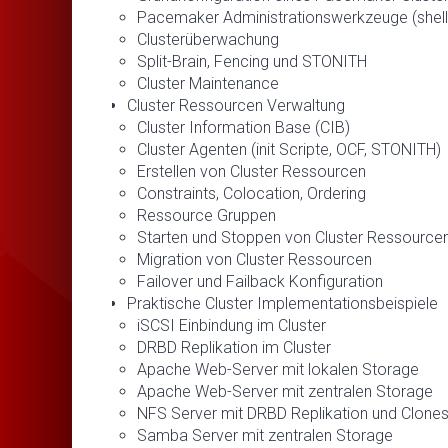
Pacemaker Administrationswerkzeuge (shell, 
Clusterüberwachung
Split-Brain, Fencing und STONITH
Cluster Maintenance
Cluster Ressourcen Verwaltung
Cluster Information Base (CIB)
Cluster Agenten (init Scripte, OCF, STONITH)
Erstellen von Cluster Ressourcen
Constraints, Colocation, Ordering
Ressource Gruppen
Starten und Stoppen von Cluster Ressource
Migration von Cluster Ressourcen
Failover und Failback Konfiguration
Praktische Cluster Implementationsbeispiele
iSCSI Einbindung im Cluster
DRBD Replikation im Cluster
Apache Web-Server mit lokalen Storage
Apache Web-Server mit zentralen Storage
NFS Server mit DRBD Replikation und Clone
Samba Server mit zentralen Storage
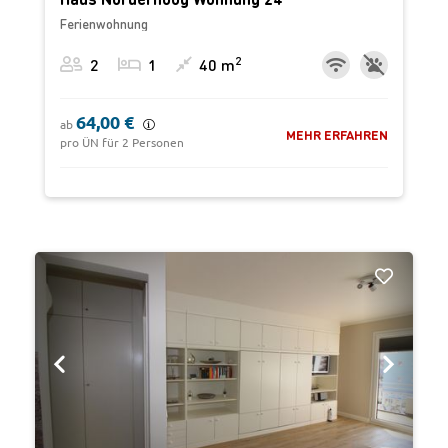
Ferienwohnung
2
2
1
40 m
64,00 €
ab
MEHR ERFAHREN
pro ÜN für 2 Personen
‹
›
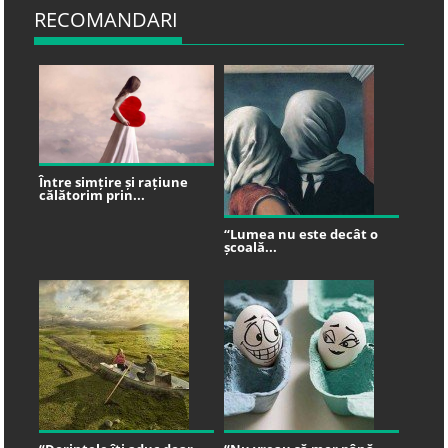
RECOMANDARI
Între simțire și rațiune
călătorim prin...
“Lumea nu este decât o
școală...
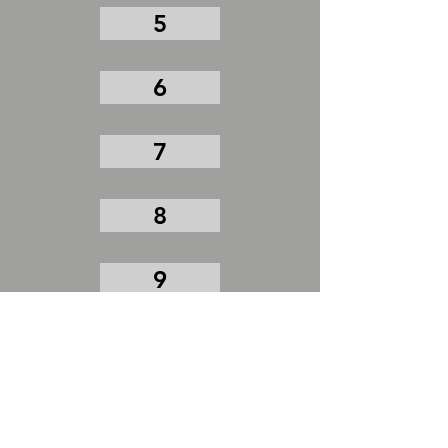
5
6
7
8
9
10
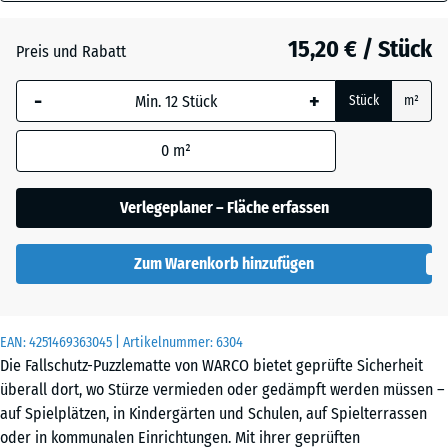
40
Anthrazit
- 1,10 €
mm
15,20 € / Stück
Preis und Rabatt
Die gewählte, blau
Schiefergrau
- 0,50 €
-
+
Stück
m²
umrandete
Abmessung wird
0
m²
(sofern in den
Ziegelrot
- 0,50 €
Produktdaten nicht
anders angegeben)
Verlegeplaner – Fläche erfassen
für die
Bedarfsberechnung
Zum Warenkorb hinzufügen
verwendet.
50
x
EAN:
4251469363045
| Artikelnummer:
6304
50
Die Fallschutz-Puzzlematte von WARCO bietet geprüfte Sicherheit
x 4
überall dort, wo Stürze vermieden oder gedämpft werden müssen –
cm
auf Spielplätzen, in Kindergärten und Schulen, auf Spielterrassen
|
oder in kommunalen Einrichtungen. Mit ihrer geprüften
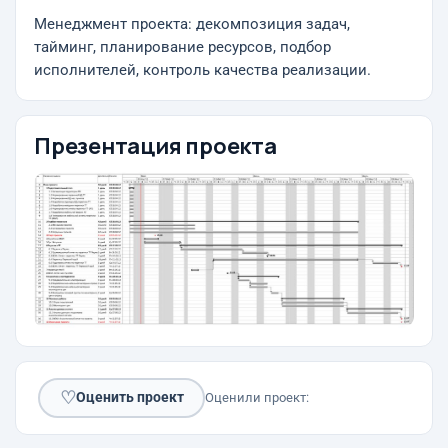
Менеджмент проекта: декомпозиция задач,
тайминг, планирование ресурсов, подбор
исполнителей, контроль качества реализации.
Презентация проекта
♡
Оценить проект
Оценили проект:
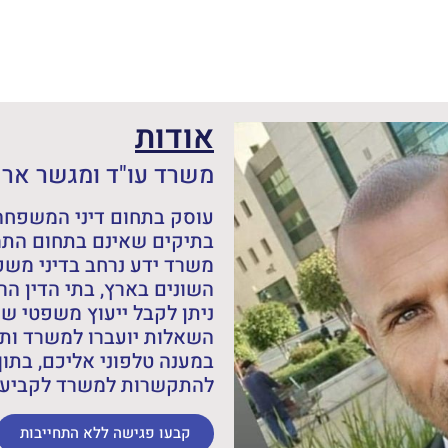
אודות
משרד עו"ד ומגשר אריה
עוסק בתחום דיני המשפחה,
בתיקים שאינם בתחום התמ
משרד ידע נרחב בדיני מש
השונים בארץ, בתי הדין הרב
ניתן לקבל ייעוץ משפטי ש
השאלות יועברו למשרד ותש
במענה טלפוני אליכם, בתוך
להתקשרות למשרד לקביעת 
קבעו פגישה ללא התחייבות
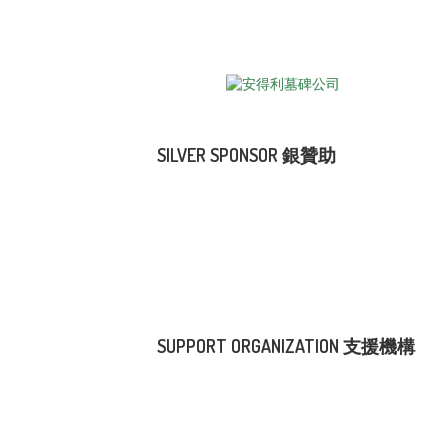
SILVER SPONSOR 銀贊助
SUPPORT ORGANIZATION 支援機構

::::

WORK TO BE COMPLETED: Everything in the listing is to be returned word for word, except the pictures.

SOLUTION FOR THIS PROBLEM:
Pacemaker Administrationswerkzeuge (shell, 
Clusterüberwachung
Split-Brain, Fencing und STONITH
Cluster Maintenance
Cluster Ressourcen Verwaltung
Cluster Information Base (CIB)
Cluster Agenten (init Scripte, OCF, STONITH)
Erstellen von Cluster Ressourcen
Constraints, Colocation, Ordering
Ressource Gruppen
Starten und Stoppen von Cluster Ressource
Migration von Cluster Ressourcen
Failover und Failback Konfiguration
Praktische Cluster Implementationsbeispiele
iSCSI Einbindung im Cluster
DRBD Replikation im Cluster
Apache Web-Server mit lokalen Storage
Apache Web-Server mit zentralen Storage
NFS Server mit DRBD Replikation und Clone
Samba Server mit zentralen Storage
Ferienwohnung
2
2
1
40 m
64,00 €
ab
MEHR ERFAHREN
pro ÜN für 2 Personen
‹
›
RECOMANDARI
Între simțire și rațiune
călătorim prin...
“Lumea nu este decât o
școală...
5
6
7
8
9
10
40
Anthrazit
- 1,10 €
mm
15,20 € / Stück
Preis und Rabatt
Die gewählte, blau
Schiefergrau
- 0,50 €
-
+
Stück
m²
umrandete
Abmessung wird
0
m²
(sofern in den
Ziegelrot
- 0,50 €
Produktdaten nicht
anders angegeben)
Verlegeplaner – Fläche erfassen
für die
Bedarfsberechnung
Zum Warenkorb hinzufügen
verwendet.
50
x
EAN:
4251469363045
| Artikelnummer:
6304
50
Die Fallschutz-Puzzlematte von WARCO bietet geprüfte Sicherheit
x 4
überall dort, wo Stürze vermieden oder gedämpft werden müssen –
cm
auf Spielplätzen, in Kindergärten und Schulen, auf Spielterrassen
|
oder in kommunalen Einrichtungen. Mit ihrer geprüften
Менеджмент проекта: декомпозиция задач,
тайминг, планирование ресурсов, подбор
исполнителей, контроль качества реализации.
Презентация проекта
♡
Оценить проект
Оценили проект:
אודות
משרד עו"ד ומגשר אריה
עוסק בתחום דיני המשפחה,
בתיקים שאינם בתחום התמ
משרד ידע נרחב בדיני מש
השונים בארץ, בתי הדין הרב
ניתן לקבל ייעוץ משפטי ש
השאלות יועברו למשרד ותש
במענה טלפוני אליכם, בתוך
להתקשרות למשרד לקביעת 
קבעו פגישה ללא התחייבות
SILVER SPONSOR 銀贊助
SUPPORT ORGANIZATION 支援機構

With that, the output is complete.